The museum has asked exhibit backers to submit a written proposal, which the staff will evaluate.
“A recommendation will be made to museum leadership based on the relevance to the overall Air Force story and whether it fits into the museum’s exhibit plans,” museum spokesman Rob Bardua said in an email.
Combat Camera veterans will dedicate an ornate $13,000 granite bench, paid for through private donations, a first step commemorating the group on the museum’s grounds. The ceremony is set for 9:30 a.m. Friday in the museum’s Memorial Park.
Barbara “Zimm” Eagan, a former Combat Camera airmen from the early 1980s, will travel to the Air Force museum from Las Vegas to join colleagues arriving across the country.
Combat Camera airmen have endured ever more rigorous training over the years to document the military at work in all kinds of conditions, she said.
“We’re everywhere,” said Egan, 55. “We do everything. We’re always there covering it for the Air Force.”
Ken Hackman, dubbed the “godfather” of Air Force Combat Camera for his past role shaping modern military photojournalism, documented in a 39-year career the last U.S. atmospheric nuclear test over the Pacific Ocean, the war in Vietnam, and military athletes competing in winter and summer Olympics.
The Studio City, Calif., resident, who spent five years as an airmen in the 1950s before he became an Air Force civilian photographer, will be at the Air Force museum Friday.
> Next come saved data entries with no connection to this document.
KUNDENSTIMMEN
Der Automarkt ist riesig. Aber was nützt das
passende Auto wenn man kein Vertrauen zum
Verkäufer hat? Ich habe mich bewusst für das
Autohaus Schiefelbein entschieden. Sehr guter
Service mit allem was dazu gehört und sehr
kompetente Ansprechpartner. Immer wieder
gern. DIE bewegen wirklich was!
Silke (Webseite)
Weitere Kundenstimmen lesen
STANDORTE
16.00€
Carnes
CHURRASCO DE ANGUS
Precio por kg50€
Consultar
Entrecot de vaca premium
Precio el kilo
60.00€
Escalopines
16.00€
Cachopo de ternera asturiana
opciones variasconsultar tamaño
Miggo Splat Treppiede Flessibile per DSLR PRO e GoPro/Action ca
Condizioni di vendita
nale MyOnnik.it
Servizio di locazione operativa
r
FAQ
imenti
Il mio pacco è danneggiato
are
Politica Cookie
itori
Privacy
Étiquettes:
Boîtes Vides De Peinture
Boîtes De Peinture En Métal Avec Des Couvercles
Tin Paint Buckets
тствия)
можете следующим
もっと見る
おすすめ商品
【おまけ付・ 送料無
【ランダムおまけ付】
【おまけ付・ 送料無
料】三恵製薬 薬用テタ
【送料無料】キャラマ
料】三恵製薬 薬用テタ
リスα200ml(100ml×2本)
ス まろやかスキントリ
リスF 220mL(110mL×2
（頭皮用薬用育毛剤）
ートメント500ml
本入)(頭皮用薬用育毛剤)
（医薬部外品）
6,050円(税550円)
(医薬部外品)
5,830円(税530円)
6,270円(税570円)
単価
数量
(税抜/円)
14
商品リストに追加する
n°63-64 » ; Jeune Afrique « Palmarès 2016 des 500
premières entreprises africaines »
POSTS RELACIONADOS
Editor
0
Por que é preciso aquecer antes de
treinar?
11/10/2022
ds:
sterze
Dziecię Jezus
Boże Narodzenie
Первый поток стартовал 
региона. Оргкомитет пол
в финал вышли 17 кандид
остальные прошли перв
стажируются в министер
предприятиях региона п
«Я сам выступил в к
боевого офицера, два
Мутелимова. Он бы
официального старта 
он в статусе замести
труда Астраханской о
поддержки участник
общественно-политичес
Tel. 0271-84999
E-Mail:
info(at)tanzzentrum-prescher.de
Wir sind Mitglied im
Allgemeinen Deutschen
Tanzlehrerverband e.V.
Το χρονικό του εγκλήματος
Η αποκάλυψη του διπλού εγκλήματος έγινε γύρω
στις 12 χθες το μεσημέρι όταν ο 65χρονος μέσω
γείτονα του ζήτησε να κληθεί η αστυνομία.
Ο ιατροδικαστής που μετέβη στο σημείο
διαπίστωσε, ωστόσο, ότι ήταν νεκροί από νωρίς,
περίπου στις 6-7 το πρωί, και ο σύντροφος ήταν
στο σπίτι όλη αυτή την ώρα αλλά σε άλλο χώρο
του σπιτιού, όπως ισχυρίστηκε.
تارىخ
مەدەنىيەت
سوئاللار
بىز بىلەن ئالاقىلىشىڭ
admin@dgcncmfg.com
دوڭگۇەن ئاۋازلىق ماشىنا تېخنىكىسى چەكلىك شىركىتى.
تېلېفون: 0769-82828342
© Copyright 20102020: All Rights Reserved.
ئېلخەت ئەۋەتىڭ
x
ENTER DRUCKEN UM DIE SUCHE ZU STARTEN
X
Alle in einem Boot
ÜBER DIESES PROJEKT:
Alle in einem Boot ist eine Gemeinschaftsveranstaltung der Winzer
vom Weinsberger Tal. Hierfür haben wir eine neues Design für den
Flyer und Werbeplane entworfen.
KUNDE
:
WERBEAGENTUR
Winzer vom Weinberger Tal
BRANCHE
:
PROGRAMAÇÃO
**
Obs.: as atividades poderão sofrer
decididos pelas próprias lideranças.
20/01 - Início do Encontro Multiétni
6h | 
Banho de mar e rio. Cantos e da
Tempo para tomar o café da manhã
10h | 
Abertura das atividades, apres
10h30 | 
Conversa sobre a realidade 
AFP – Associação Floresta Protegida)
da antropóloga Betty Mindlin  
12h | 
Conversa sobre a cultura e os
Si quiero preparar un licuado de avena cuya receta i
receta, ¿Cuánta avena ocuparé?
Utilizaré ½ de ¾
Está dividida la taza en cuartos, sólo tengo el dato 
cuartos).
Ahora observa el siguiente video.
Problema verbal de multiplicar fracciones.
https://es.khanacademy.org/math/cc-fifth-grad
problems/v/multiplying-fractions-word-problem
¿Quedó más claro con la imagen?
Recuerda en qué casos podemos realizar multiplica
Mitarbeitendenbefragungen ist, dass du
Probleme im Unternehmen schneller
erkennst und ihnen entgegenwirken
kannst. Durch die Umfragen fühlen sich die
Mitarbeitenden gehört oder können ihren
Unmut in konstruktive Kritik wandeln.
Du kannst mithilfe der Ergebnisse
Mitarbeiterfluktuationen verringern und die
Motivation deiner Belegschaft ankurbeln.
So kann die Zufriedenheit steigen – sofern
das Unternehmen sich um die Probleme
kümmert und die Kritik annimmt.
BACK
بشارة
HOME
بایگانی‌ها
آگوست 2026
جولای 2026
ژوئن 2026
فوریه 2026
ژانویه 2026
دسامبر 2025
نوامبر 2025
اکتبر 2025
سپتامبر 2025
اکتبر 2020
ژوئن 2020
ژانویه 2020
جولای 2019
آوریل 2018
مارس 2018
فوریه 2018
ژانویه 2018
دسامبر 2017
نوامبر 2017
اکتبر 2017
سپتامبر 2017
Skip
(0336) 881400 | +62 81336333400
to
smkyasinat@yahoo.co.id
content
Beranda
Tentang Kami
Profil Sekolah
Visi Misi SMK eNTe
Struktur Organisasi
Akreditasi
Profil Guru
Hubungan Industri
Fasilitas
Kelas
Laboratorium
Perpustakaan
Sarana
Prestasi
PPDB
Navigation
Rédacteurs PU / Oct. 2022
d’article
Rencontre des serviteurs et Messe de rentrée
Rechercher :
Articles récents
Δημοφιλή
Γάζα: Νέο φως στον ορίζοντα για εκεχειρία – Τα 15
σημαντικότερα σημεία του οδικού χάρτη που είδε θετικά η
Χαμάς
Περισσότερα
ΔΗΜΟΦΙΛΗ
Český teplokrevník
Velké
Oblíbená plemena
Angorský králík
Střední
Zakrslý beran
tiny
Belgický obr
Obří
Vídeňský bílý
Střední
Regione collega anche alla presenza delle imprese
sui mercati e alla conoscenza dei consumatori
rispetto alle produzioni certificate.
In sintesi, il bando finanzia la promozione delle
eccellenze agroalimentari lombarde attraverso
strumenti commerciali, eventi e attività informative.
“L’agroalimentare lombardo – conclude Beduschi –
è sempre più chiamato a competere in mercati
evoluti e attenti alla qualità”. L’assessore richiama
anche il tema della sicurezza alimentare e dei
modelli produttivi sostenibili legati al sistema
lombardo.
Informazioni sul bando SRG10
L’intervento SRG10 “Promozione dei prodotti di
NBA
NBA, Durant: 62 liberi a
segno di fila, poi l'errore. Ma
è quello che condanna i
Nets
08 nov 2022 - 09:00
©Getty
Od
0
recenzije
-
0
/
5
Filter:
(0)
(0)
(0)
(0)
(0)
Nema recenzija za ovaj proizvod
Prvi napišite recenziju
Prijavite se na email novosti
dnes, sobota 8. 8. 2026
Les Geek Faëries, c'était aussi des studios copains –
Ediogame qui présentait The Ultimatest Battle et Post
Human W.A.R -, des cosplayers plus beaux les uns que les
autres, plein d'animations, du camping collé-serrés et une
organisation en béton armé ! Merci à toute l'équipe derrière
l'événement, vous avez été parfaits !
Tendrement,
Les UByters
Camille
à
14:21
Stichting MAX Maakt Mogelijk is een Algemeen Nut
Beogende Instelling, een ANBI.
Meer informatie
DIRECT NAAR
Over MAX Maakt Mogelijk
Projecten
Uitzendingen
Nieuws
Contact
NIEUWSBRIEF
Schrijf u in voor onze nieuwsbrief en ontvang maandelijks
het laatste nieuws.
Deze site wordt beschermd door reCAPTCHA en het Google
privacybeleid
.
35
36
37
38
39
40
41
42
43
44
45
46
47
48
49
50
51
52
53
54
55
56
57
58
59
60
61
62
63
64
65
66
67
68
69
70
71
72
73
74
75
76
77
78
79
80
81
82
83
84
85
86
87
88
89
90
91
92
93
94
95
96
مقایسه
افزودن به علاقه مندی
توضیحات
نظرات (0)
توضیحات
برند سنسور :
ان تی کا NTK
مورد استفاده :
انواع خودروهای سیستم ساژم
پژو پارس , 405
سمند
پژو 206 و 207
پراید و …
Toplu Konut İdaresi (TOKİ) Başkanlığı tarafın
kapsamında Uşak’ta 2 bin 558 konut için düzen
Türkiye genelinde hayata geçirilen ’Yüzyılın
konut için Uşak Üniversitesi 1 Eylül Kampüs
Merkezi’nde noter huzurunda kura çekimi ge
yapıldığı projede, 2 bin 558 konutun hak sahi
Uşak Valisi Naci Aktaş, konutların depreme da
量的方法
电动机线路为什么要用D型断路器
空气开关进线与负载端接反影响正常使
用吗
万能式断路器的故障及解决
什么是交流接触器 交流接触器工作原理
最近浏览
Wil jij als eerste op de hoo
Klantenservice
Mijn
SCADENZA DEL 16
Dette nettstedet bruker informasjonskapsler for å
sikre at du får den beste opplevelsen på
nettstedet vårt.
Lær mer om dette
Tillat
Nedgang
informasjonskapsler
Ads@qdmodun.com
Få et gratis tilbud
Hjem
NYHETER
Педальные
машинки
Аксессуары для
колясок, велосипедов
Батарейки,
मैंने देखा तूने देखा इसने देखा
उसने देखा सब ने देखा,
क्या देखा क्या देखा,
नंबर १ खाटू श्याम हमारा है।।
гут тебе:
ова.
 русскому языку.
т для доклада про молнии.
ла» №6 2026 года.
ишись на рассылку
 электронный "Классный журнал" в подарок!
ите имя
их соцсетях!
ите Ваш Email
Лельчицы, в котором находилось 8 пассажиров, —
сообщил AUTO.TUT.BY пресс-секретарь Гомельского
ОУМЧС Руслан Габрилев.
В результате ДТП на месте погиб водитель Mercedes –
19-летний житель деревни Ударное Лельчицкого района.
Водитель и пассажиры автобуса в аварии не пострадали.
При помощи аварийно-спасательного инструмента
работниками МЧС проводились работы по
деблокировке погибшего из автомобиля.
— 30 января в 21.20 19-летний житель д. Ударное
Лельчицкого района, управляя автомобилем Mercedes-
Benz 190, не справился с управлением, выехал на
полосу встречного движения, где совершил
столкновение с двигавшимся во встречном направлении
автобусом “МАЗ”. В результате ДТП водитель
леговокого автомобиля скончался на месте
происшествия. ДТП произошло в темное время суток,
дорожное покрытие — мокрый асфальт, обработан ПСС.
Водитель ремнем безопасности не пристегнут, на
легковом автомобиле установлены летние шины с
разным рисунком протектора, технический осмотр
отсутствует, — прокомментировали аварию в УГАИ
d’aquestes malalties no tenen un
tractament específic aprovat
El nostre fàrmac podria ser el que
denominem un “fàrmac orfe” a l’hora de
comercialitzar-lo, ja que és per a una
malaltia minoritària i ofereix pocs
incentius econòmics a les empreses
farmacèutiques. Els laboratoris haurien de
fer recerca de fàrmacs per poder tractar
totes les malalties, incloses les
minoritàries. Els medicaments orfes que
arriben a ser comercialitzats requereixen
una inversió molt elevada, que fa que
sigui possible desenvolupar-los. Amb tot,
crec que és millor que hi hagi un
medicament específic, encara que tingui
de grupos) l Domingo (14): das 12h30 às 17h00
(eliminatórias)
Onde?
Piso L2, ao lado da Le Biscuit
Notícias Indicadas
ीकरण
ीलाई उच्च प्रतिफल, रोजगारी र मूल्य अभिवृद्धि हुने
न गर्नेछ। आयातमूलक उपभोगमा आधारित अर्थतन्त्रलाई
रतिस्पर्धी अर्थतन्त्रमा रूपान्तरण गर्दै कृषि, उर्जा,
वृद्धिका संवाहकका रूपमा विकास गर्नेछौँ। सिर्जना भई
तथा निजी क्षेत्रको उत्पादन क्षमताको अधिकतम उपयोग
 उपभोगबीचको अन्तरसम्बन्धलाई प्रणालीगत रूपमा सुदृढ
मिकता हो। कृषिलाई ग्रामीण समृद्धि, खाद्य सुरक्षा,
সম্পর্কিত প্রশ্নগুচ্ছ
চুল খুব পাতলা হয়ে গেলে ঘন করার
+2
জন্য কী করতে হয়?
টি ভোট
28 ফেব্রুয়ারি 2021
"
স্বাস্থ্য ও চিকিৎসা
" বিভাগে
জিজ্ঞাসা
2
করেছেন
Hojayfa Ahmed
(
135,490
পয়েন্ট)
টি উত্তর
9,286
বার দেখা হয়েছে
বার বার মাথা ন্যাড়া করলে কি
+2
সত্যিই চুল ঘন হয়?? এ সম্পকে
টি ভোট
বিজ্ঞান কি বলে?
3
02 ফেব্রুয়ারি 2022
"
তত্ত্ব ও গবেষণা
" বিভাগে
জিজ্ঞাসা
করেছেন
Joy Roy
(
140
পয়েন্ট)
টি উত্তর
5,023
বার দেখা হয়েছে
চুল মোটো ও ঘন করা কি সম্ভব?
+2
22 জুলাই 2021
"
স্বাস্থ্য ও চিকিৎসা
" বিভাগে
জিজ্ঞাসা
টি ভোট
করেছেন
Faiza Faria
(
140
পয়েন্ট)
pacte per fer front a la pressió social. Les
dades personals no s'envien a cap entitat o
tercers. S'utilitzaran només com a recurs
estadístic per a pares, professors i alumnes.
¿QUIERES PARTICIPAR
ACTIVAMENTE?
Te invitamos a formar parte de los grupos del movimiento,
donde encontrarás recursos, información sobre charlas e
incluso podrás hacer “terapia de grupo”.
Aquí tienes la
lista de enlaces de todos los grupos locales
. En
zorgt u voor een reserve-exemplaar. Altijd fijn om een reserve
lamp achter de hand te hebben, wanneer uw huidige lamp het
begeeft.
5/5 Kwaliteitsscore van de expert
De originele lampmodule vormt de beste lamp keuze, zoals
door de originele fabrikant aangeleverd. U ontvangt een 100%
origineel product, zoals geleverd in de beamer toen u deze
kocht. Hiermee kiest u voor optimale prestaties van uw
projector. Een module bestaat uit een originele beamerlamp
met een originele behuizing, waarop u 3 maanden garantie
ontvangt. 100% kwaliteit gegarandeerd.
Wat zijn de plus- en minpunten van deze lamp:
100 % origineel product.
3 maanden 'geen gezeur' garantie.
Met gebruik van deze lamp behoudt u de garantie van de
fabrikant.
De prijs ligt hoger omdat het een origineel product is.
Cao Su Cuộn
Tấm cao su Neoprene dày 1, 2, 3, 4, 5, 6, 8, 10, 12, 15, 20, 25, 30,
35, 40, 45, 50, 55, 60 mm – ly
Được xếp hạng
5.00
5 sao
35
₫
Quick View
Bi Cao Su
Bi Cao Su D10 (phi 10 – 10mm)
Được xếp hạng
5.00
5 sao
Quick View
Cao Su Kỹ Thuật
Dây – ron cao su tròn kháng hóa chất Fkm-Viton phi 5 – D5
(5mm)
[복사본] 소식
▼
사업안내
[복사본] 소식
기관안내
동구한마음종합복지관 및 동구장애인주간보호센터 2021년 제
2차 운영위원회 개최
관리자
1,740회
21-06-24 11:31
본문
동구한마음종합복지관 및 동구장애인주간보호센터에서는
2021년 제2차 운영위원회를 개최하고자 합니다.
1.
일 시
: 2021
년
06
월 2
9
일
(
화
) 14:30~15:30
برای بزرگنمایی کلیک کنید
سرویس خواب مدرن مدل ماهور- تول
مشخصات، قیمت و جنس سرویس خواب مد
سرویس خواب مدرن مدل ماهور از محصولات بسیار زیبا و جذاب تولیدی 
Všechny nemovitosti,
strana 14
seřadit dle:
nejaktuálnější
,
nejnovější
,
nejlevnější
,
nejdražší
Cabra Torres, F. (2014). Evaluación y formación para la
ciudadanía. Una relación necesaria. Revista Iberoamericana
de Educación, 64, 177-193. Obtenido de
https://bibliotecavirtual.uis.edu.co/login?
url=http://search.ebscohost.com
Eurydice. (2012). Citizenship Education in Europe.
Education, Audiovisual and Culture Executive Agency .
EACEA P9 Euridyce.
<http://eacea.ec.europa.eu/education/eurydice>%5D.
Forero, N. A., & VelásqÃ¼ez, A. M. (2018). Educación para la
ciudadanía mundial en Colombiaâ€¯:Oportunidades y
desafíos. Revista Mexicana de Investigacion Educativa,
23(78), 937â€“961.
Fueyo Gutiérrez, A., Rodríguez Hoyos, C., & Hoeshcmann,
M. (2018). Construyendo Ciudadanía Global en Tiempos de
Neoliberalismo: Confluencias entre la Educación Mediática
He led the military photojournalism program at Syracuse University in New York that trains a handful of elite Defense Department photographers every year.
In 1962, he photographed a U.S. nuclear test near Christmas Island, a coral atoll in the Pacific. A B-52 Stratofortress dropped the nuclear weapon from the sky and the massive bomb exploded thousands of feet above the ocean.
“When the bomb went off it was so powerful that as far as you could see everything just turned white,” he said, even though he wore dark goggles that blacked out the sun. “There was no color.”
Twenty to 30 seconds later, the shock wave bent grass as it raced towards him. “If you weren’t prepared for it, it could actually knock you out,” he said.
In Vietnam, Hackman photographed aerial refueling and bombing runs. “I did quite a bit of flying, backseat,” he said.
Later, he snapped photos of the presidential jet, Air Force One, over famous sites from Washington, D.C., to Mount Rushmore, S.D., to New York City.
©2014 the Dayton Daily News (Dayton, Ohio). Distributed by McClatchy-Tribune Information Services.